• **Problem**:
Look through the listing below and count the lines holding "their". Reply with the number alone.

• **Task inputs**:
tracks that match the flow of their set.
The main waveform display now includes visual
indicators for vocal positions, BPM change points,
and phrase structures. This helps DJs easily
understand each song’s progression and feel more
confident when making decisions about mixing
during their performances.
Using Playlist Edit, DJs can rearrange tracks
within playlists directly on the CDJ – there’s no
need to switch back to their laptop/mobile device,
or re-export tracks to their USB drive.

• **Solution below**:
4